▶ WHAT YOU NEED TO DO
Check each line of the data for "Wyndham" and select those that have it.

——

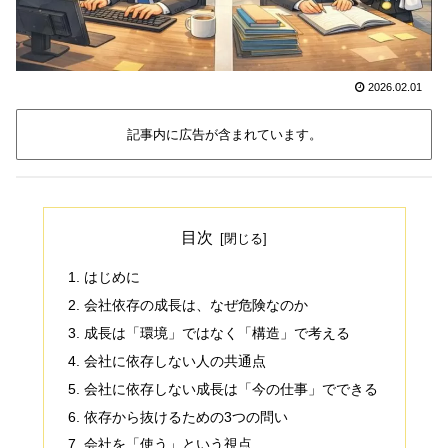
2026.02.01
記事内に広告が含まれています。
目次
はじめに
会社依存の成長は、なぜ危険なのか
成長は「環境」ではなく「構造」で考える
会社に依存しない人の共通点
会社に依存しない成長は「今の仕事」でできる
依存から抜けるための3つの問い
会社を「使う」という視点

——

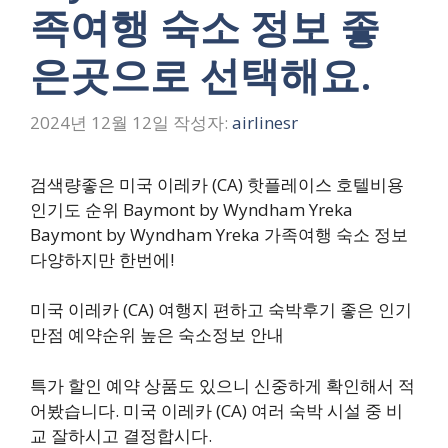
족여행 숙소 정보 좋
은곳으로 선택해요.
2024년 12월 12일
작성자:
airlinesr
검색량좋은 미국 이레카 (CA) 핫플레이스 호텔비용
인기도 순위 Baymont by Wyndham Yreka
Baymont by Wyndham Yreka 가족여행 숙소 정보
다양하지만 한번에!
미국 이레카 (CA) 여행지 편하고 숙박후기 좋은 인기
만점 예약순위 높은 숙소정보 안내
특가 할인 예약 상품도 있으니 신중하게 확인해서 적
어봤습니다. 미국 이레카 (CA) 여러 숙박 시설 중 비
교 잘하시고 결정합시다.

——

▶ EXPECTED OUTPUT
인기도 순위 Baymont by Wyndham Yreka
Baymont by Wyndham Yreka 가족여행 숙소 정보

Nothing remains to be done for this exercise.